Crowds of poetry-lovers will gather in St Andrews this week for the annual StAnza poetry festival. Since its launch in 1998, StAnza has brought some of the finest poets in the world to Scotland, and worked year-round to promote poetry across different platforms. At this year’s festival, a particular emphasis is on Nordic countries, with several Norwegian poets attending. Eleanor Livingstone, StAnza’s festival director for the tenth consecutive year, sees translated poetry as a way forward: an opener of doors.
During the festival, visitors can experience poetry in various forms all around the town, and schools and charities have collaborated with the festival to attract audiences. Norwegian poets Morten Langeland and Cecilie Løveid will both be attending this year, and translated works of the late great Stein Mehren will also feature.
As the festival opens, Norwegian Arts met up with Livingstone – who is also a poet, reviewer and editor – to discuss Norwegian poetry, the art of translation, and why poetry still matters in 2020.
The 23rd StAnza Poetry festival is underway. How are you feeling?
Excited, and mega stressed. This time is the same each year. I have actually been to all the festivals apart from one, and this is my tenth year as festival director, but you don’t really get used to how hectic it is right before the commencement of the festival. It is the good kind of stress, of course. We have a fantastic line-up this year.
Why did you choose to focus on Nordic poetry this year’?
Well, there are several reasons. Firstly, we have always had translated poetry at the festival, but for the past five years or so we have chosen to focus specifically on one language or group of languages. The Nordic countries share many similarities linguistically.

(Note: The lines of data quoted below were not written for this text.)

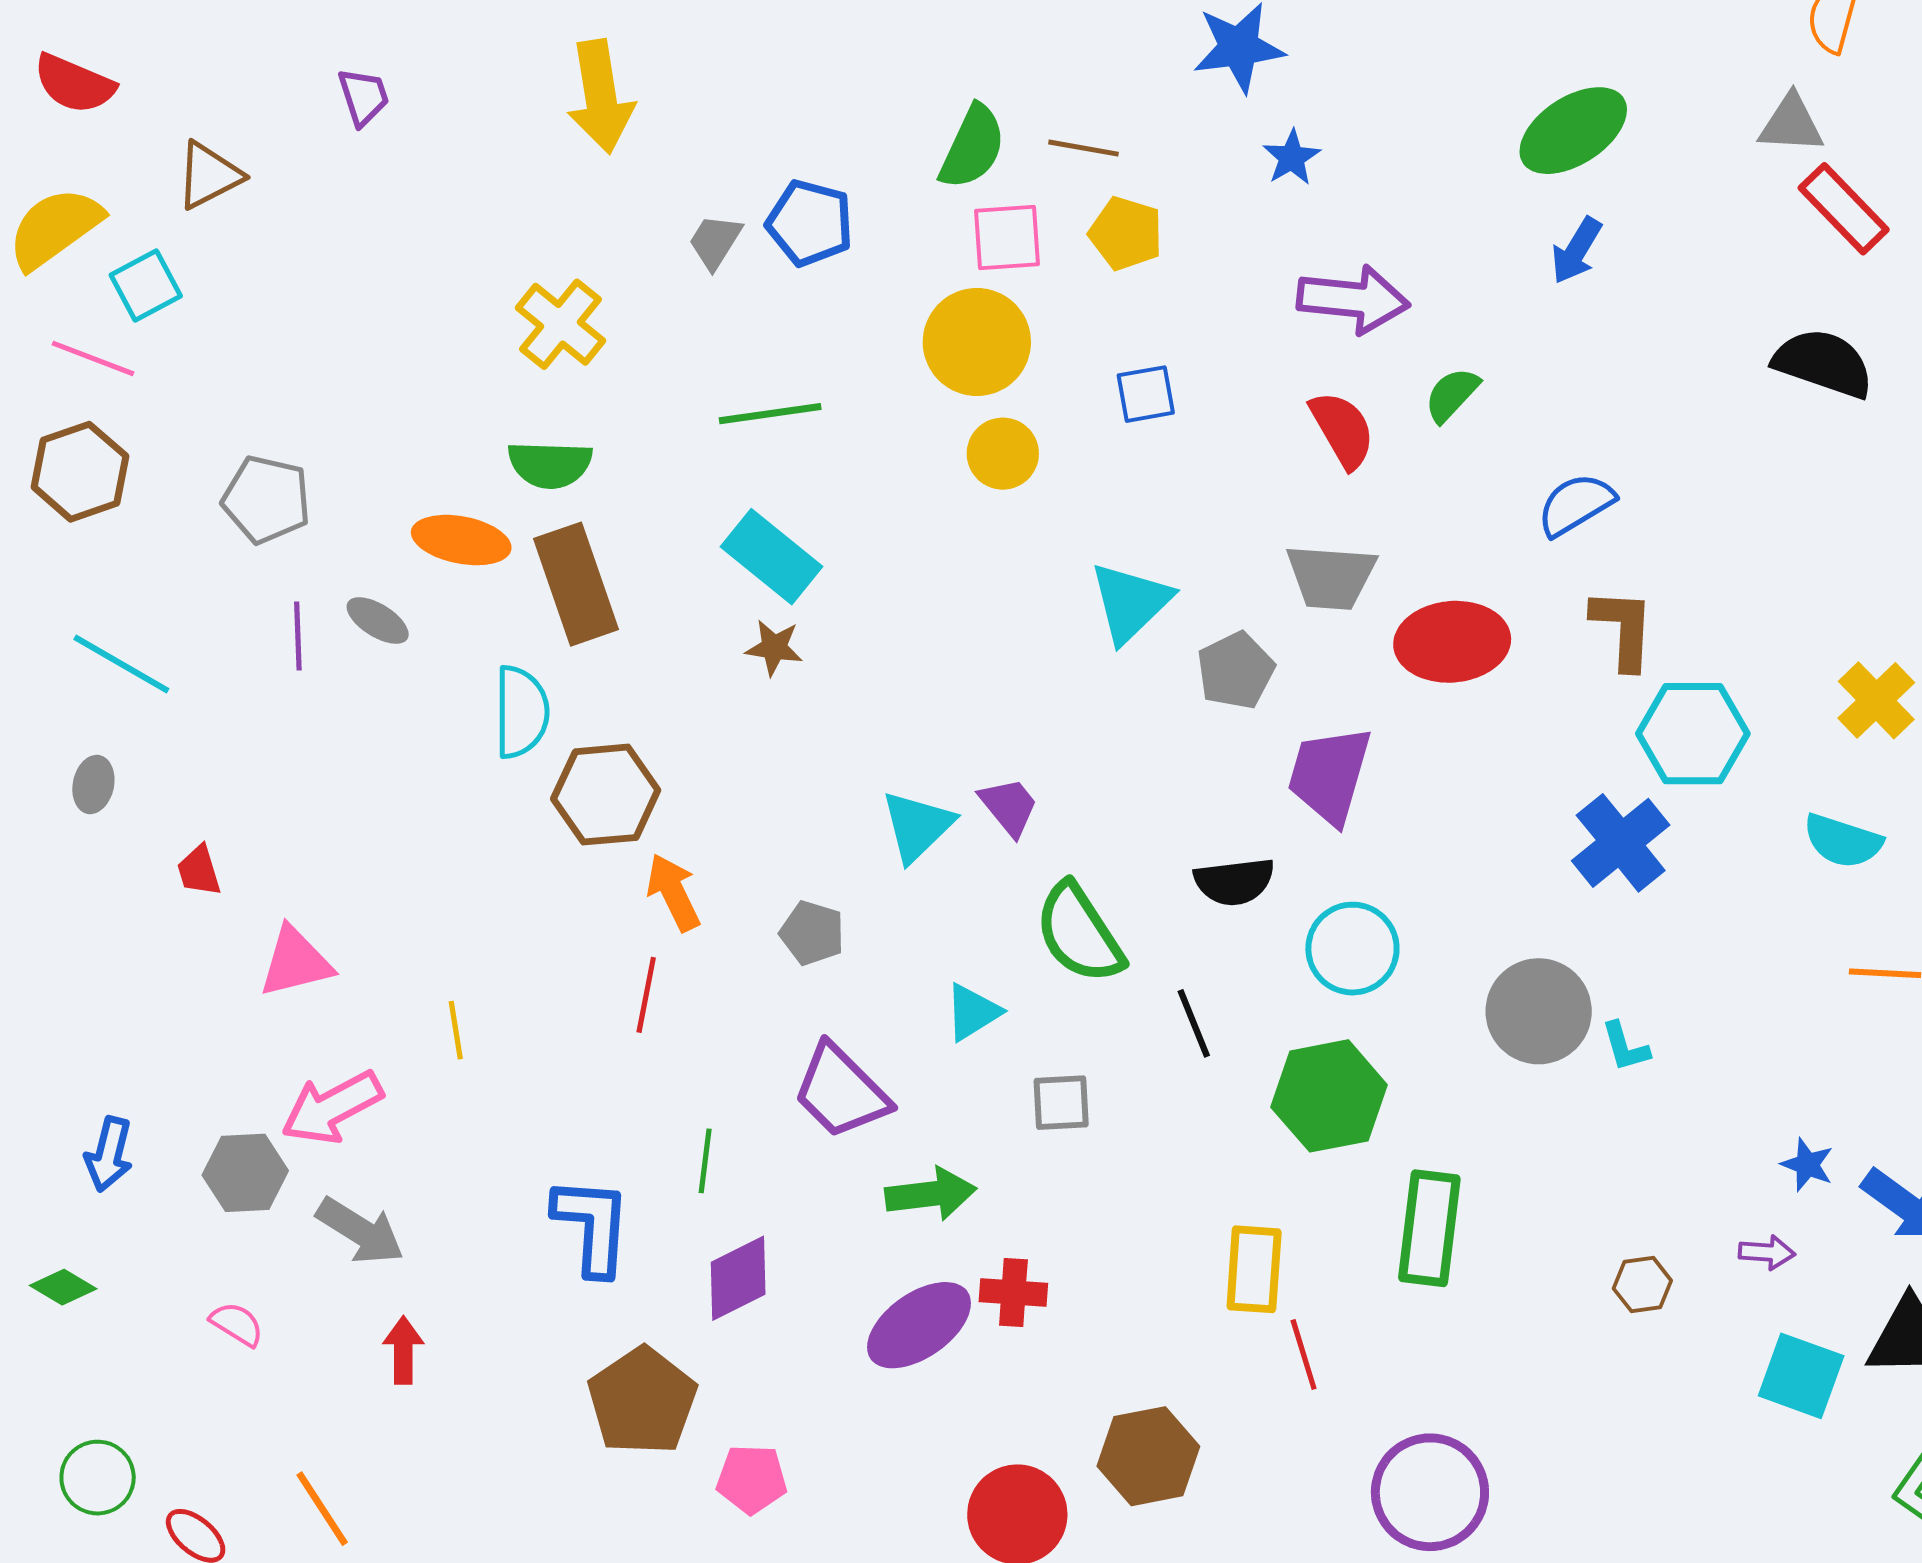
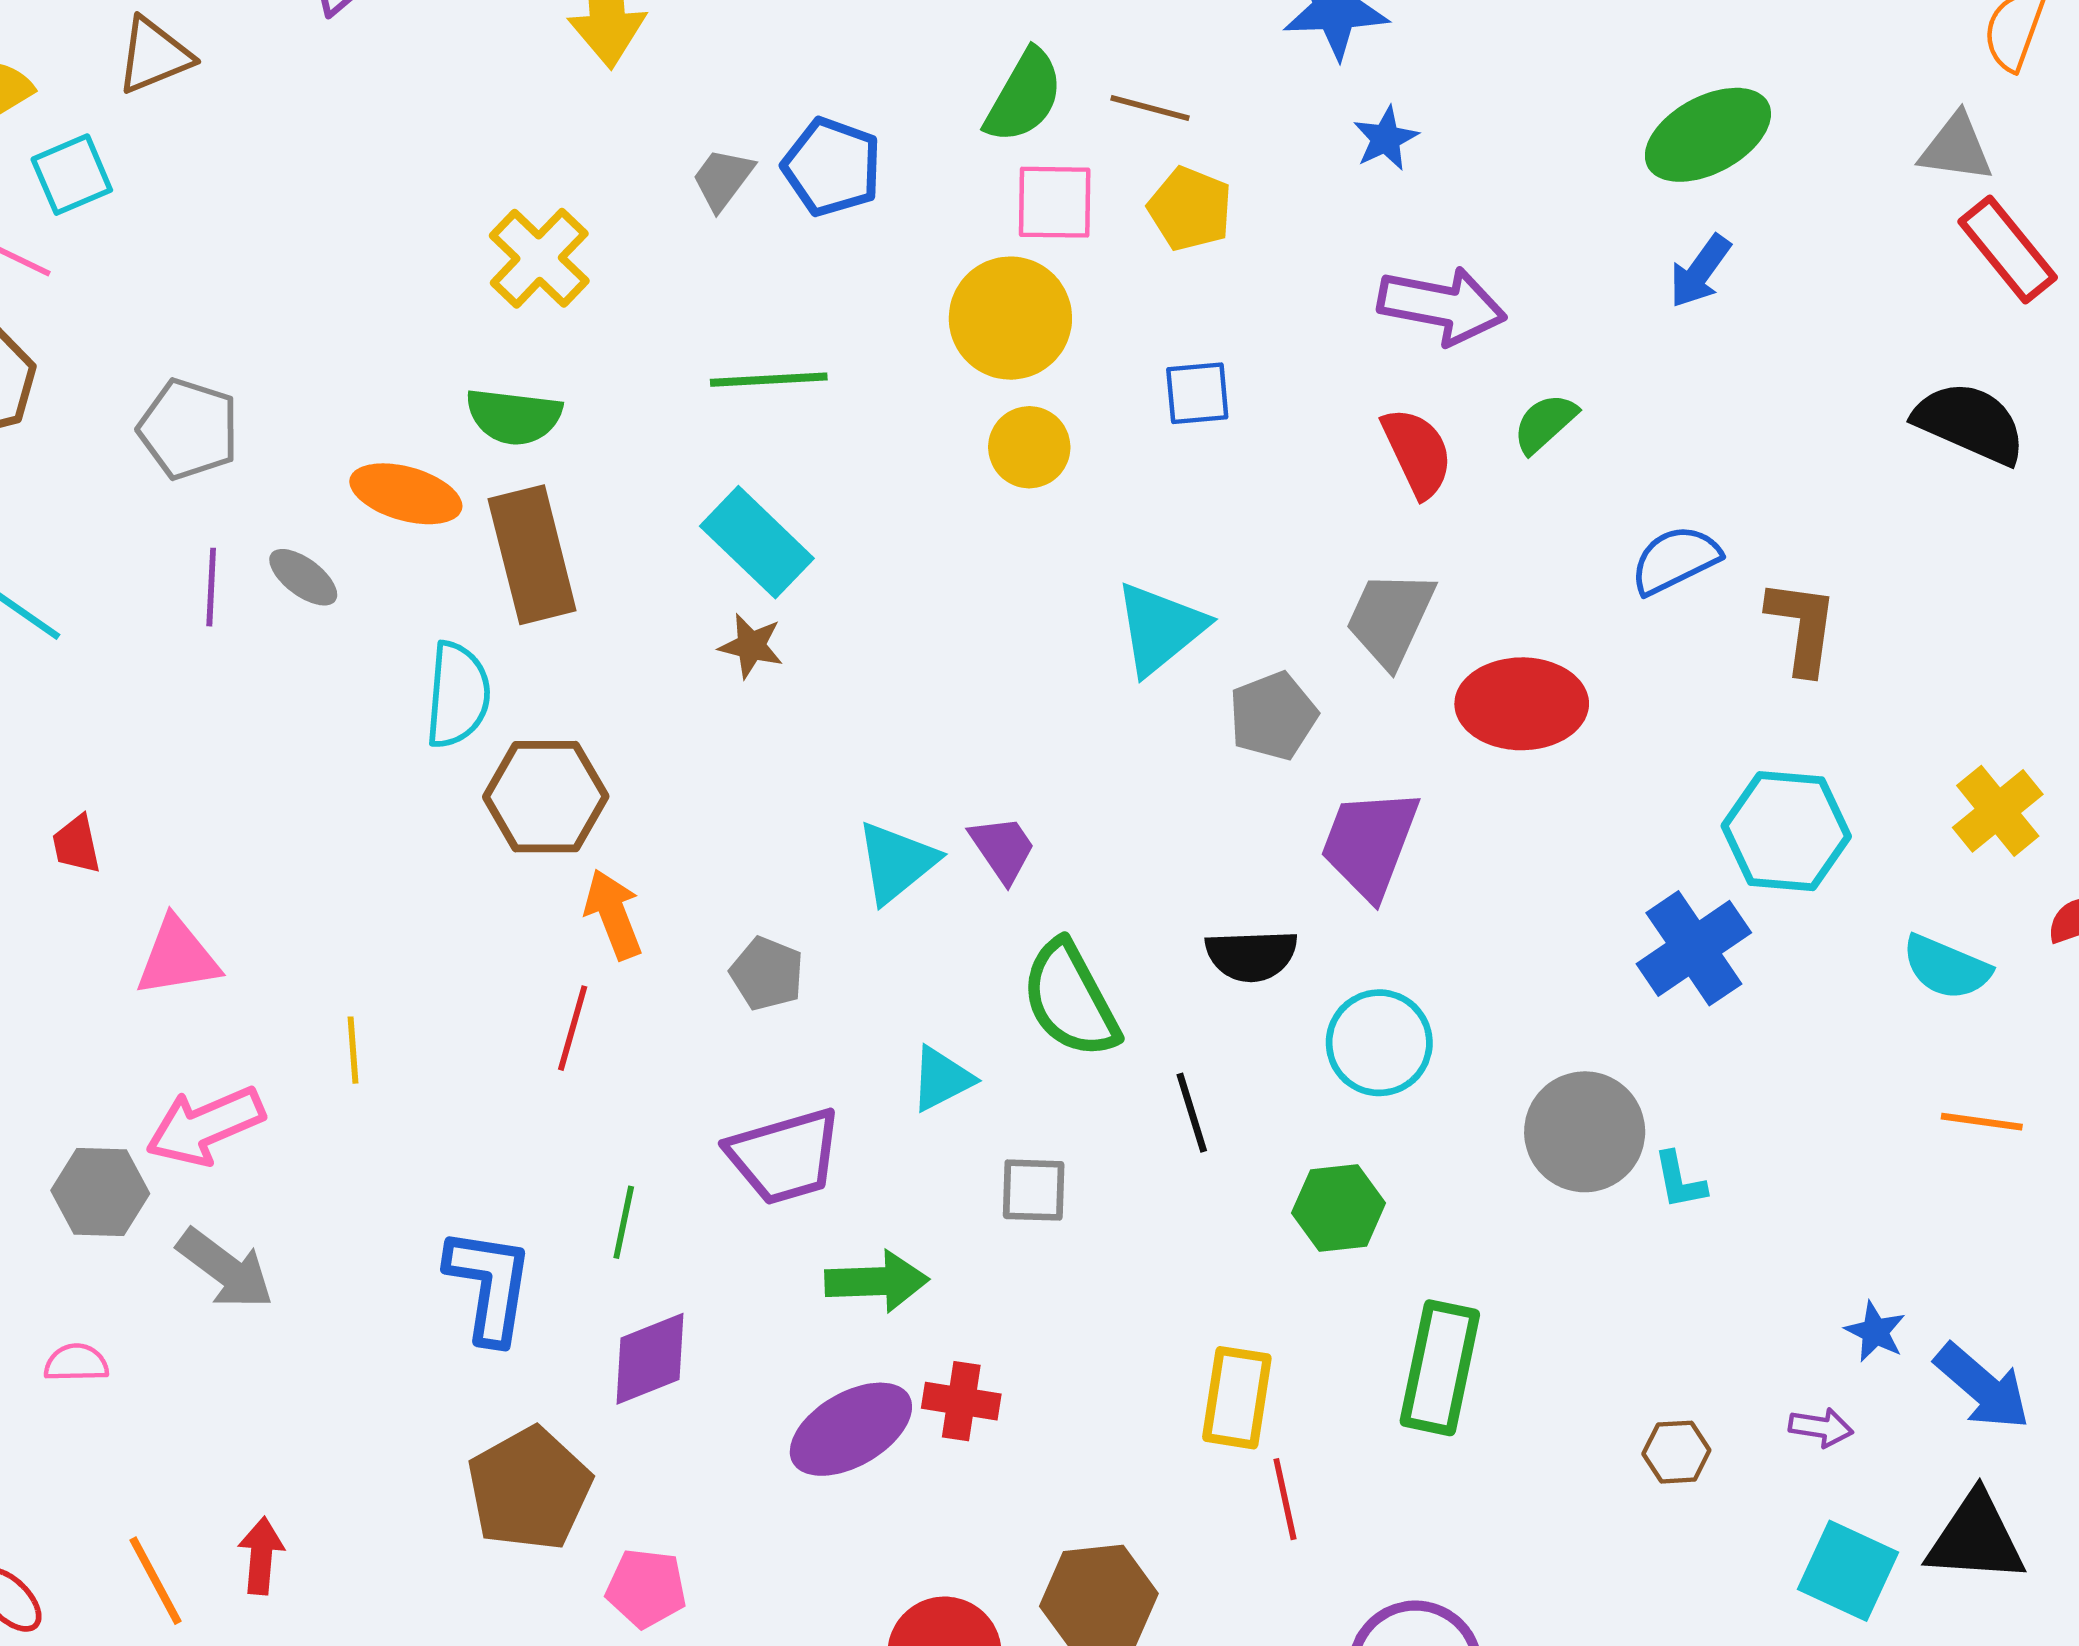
gray trapezoid: (1331, 577) -> (1390, 619), turned 106
brown L-shape: (1623, 629) -> (1802, 627), moved
purple trapezoid: (841, 1091) -> (785, 1156), turned -66
green hexagon: (1329, 1096) -> (1339, 1208), size x0.7
pink semicircle: (237, 1324) -> (76, 1363), turned -38
red arrow: (403, 1350) -> (261, 1556), moved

However, the primary reason for the Nordic focus is the theme of this year’s festival: Coastlines. I find it much easier to start with a theme than with a blank slate. Curating becomes more focused, as well as fun. So we’re doing ‘coastlines’ as an overall theme this year, to connect with the Scottish government’s ‘2020 Year of Coasts and Waters’ initiative. Both Scotland and Norway have huge coastlines. I think this does something to the psyche in both countries. The coastal waters define your perception of the world a bit, I think.
Tell us about the Norwegian poets coming this year.
I go to poetry festivals overseas throughout the year, to see what is happening and to meet people – similar to a football talent scout. It makes all the difference to actually meet people and hear them read in real life. Through experiencing people perform their poetry, I can envision how they would work at StAnza. This is how I met Morten Langeland – a young, exciting Norwegian poet – as well as Linda Klakken, also an amazing poet, as well as a journalist. I really liked both of them and they stuck in my mind.
Morten is younger – at the cutting edge of contemporary poetry. And Cecilie Løveid, who is also coming, although I haven’t met her yet, is considered one of – if not the – most significant poets in Norway today. So, we’re getting one with experience – a veteran – as well as a young, up-and-coming star, with Linda Klakken as kind of in the middle.
And, of course with the late, great Stein Mehren, whose work will be read by his Scottish translator, we’re taking it even further back. We’re trying to give a broad introduction to Norwegian poetry. Mehren’s translator actually grew up just a few streets from where I live now, in Leven (outside St. Andrews, in Fife). She’s coming to read some translations of Mehren’s work, and we’re partnering that with a Scottish poet, who has translated some of the very early Norse poetry. That way, we get to cover different time periods of Norwegian poetry – from the very old, to the classical, to the contemporary.
There is a translation event with Cecilie Løveid and Morten Langeland on 7 March. Could you tell us about that?
We are going to pair up two Scottish poets with two poets from another language, and let them translate each other’s poetry. They will spend a day or so together and do the translations, for then to talk about the process and present the poetry on stage. On the Saturday, we have invited Morten Langeland and Cecilie Løveid to do this with two Scottish poets.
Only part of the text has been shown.